Par le profit qu’il engrange, le commerce informel de l’or attire un nombre impressionnant de jeunes. Saif Eddine (27 ans) a été exclu du système scolaire. Habitant le quartier, il a rejoint le fief des vendeurs d’or à la sauvette. « Quand j’avais 20 ans, les ‘delelates’ me demandaient de monter la garde afin de les protéger d’éventuels voleurs. En fin de journée, je rentrais chez moi avec quelques billets. Les études, ce n’était pas mon truc alors j’ai laissé tomber mon cartable pour investir ce créneau. J’achète de l’or cassé que je revends aux ateliers de fabrication. Je claque tout mon fric. Des ‘collègues’ plus économes ont pu  se payer des voitures et des appartements. Pas moi. L’argent me brûle les doigts. Ce boulot a plein d’inconvénients ; travailler dans la rue est épuisant sur le plan psychologique. Je me suis fait embarquer plusieurs fois par les policiers. De plus, ma conscience me turlupine. Je ne sais jamais si l’or que j’achète n’est pas le fruit du ‘hram’. Pas de facture, aucune traçabilité. Par ailleurs, comme certains vendeurs ambulants, je subis le racket. Une sorte de code qu’on appelle Laftouh’. Si un nabab du marché informel de l’or te demande d’allonger le blé, il faut lui donner sa part. Je suis à la recherche d’un vrai boulot mais pour le moment je ne trouve rien ».

Jeu de chat et souris

Un marché qui engrange des milliards de dinars sous le nez des services de sécurité.

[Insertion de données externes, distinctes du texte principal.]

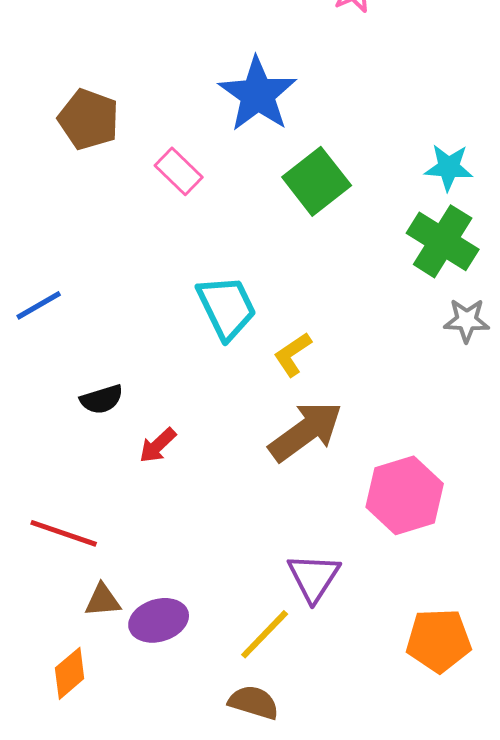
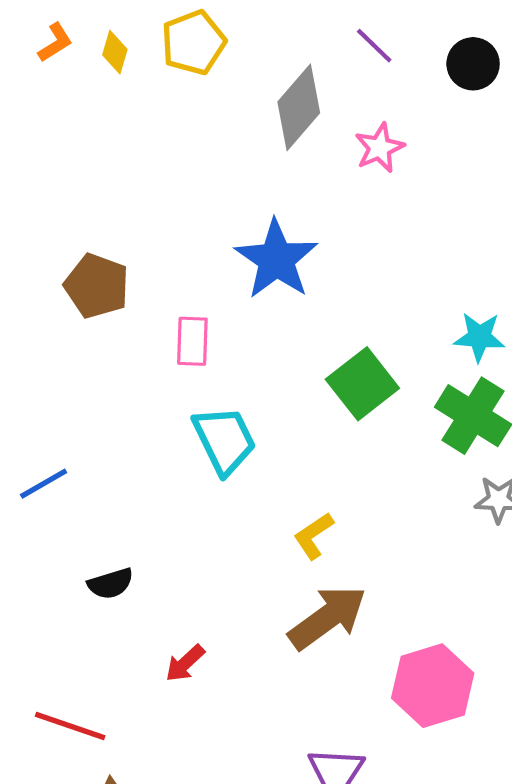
pink rectangle: (179, 171) -> (192, 341), turned 48
green square: (317, 181) -> (362, 384), moved
cyan trapezoid: (227, 307) -> (224, 440), moved
red arrow: (158, 445) -> (185, 663), moved

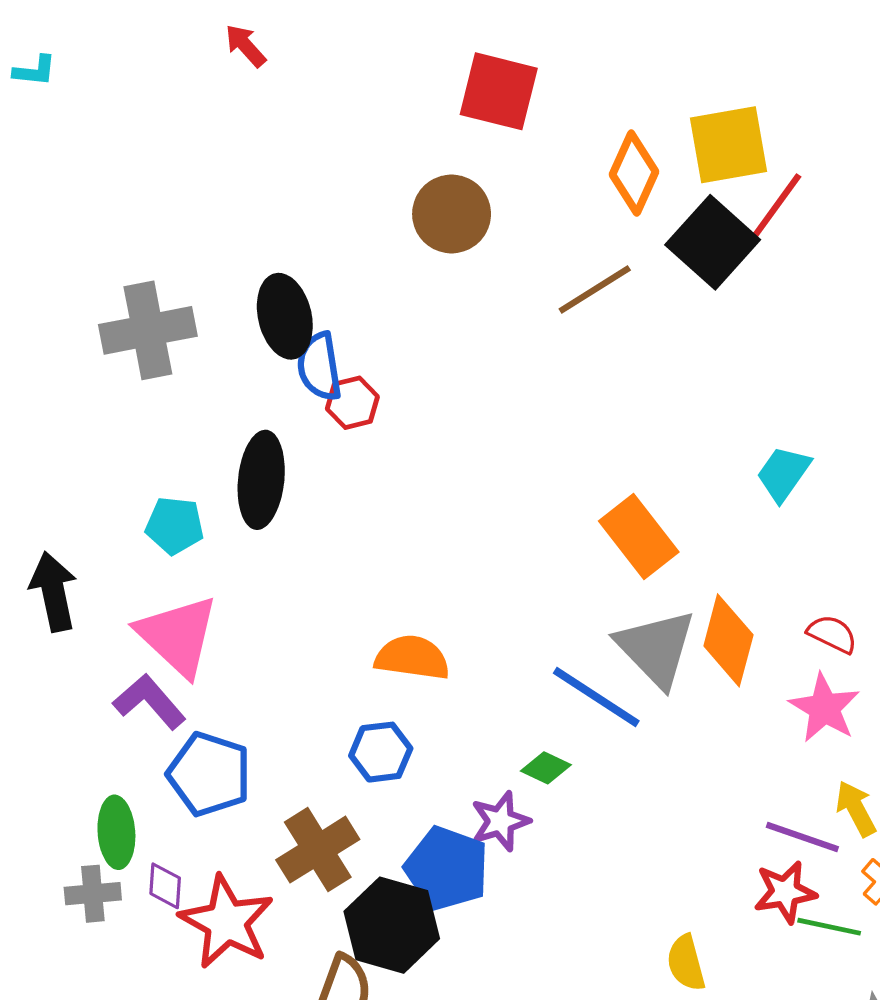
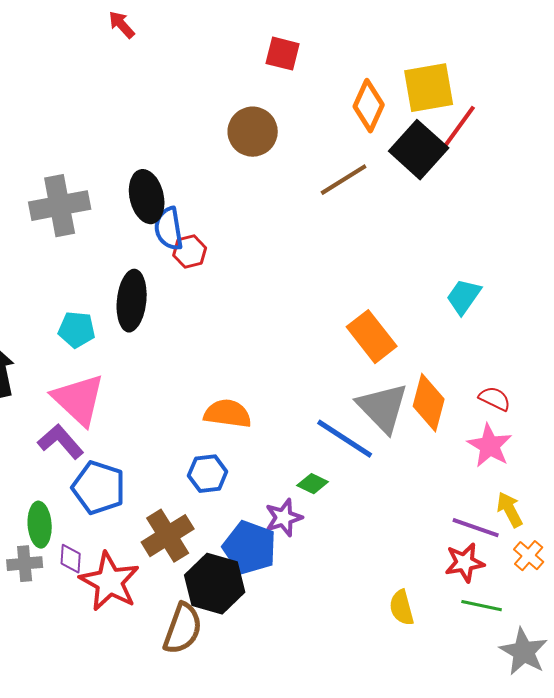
red square: (499, 91) -> (283, 54), size x0.7
green line: (829, 927) -> (482, 606), moved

La vente illégale de ce métal précieux se déroule au vu et au su de tout le monde. Toutefois, il arrive que les policiers donnent un grand coup de pied dans la fourmilière. Khouiled, un autre vendeur ambulant de bijoux en or de la rue Ben M’hidi est récemment tombé dans leurs filets «  On m’a saisi mon coffret de bijoux. Des bagues, bracelets, boucles d’oreilles…De l’or à 24 carats. Il y en avait pour 900 millions de da ». Adossé à la façade d’un immeuble, Khouiled a les yeux qui roulent comme des billes. Son cou se déploie comme celui d’une girafe. Sur le qui-vive, il guette l’apparition des policiers, prêt à détaler tel un lièvre à la moindre alerte, son coffret de bijoux sous le bras.  À la question de savoir s’il n’était pas échaudé par la précédente saisie khouiled répond «  c’est un business juteux. Qui a goûté au miel ne peut s’en passer ».

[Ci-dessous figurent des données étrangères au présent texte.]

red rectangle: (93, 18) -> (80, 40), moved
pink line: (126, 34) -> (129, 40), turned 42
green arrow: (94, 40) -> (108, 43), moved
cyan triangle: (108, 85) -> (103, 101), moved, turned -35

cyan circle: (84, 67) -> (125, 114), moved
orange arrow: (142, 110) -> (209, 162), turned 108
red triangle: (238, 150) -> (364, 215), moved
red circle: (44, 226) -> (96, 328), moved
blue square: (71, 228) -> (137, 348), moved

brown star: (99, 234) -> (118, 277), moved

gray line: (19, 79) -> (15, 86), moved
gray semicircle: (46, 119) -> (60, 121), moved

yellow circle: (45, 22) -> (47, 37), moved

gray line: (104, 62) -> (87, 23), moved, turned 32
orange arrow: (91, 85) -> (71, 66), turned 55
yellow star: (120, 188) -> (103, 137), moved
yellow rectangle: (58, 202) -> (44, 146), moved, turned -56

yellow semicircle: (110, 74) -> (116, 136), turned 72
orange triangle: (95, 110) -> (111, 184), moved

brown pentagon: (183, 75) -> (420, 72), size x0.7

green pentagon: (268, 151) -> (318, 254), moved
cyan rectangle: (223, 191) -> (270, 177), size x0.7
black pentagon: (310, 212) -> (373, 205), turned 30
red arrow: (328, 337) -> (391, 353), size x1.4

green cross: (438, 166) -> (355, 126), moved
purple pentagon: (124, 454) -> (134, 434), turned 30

Dans ce commerce parallèle, les femmes ne sont pas en reste. Cous, poignets et doigts ornés de bijoux, les ‘delalate’ ressemblent à de véritables bijouteries ambulantes. Bagues, chaînes, gourmettes, bracelets, boucles d’oreilles, il y en a pour tous les prix et pour toutes les qualités «  Ces bijoux viennent principalement d’Italie. C’est beaucoup moins cher qu’en bijouterie. Cela démarre de 10 000 da selon le  modèle. Pour vous rassurer sur le grammage de 24 carat, je vous accompagne chez un bijoutier » nous lance une sexagénaire installée sur un tabouret, au pied de l’entrée d’un immeuble.

Comme celui de la devise, le marché informel de l’or prolifère en toute impunité sur le circuit parallèle engrangeant des fortunes qui passent à travers les mailles du fisc. Tout ce trafic se pratique à ciel ouvert, au vu et au su des pouvoirs publics.